[Exercise]: Which lines have the string "предсказания"? Copy all of them from the entries below.
_ _ _ _
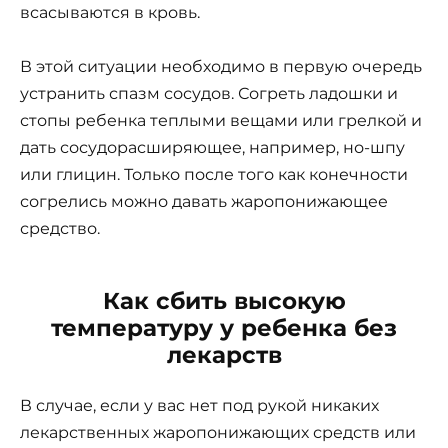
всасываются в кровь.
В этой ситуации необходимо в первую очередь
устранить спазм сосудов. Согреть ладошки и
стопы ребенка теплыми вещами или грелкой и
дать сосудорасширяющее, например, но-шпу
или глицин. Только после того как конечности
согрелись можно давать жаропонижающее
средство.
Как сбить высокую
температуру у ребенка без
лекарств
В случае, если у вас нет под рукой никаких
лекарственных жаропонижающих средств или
_ _ _ _
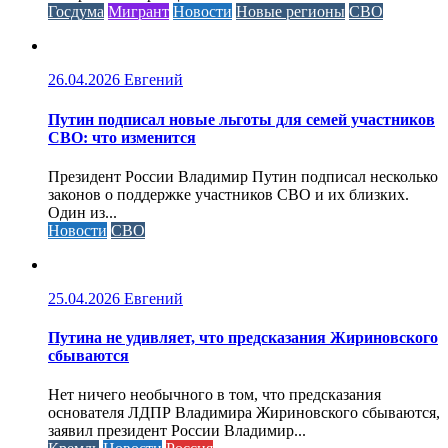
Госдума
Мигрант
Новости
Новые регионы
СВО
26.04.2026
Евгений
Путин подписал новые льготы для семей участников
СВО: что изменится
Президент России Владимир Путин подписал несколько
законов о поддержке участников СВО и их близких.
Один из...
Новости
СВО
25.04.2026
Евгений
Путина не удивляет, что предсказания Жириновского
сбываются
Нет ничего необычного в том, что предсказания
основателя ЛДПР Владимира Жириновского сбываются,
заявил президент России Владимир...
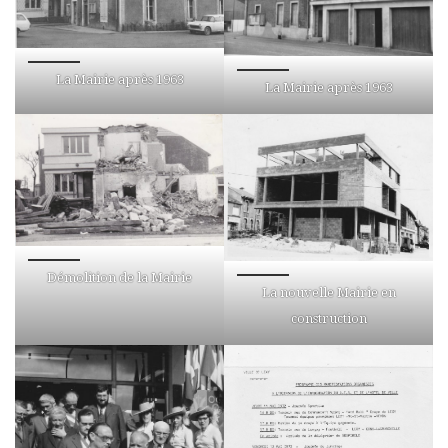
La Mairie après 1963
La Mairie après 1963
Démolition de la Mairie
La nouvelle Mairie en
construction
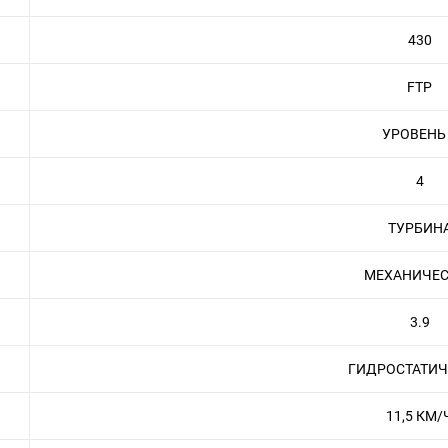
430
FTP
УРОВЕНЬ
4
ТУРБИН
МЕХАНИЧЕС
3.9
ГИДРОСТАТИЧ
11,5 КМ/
_ _ _ _
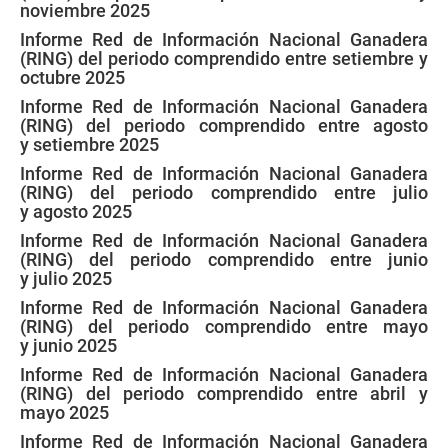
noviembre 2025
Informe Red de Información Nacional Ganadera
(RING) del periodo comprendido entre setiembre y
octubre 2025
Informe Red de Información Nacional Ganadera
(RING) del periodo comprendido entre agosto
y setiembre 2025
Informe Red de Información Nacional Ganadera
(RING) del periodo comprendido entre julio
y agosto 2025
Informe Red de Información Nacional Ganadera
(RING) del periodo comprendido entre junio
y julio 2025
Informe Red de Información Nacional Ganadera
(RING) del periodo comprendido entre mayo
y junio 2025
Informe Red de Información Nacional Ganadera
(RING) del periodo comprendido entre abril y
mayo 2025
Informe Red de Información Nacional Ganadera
_ _ _ _
[Written solution]:
Путина не удивляет, что предсказания Жириновского
Нет ничего необычного в том, что предсказания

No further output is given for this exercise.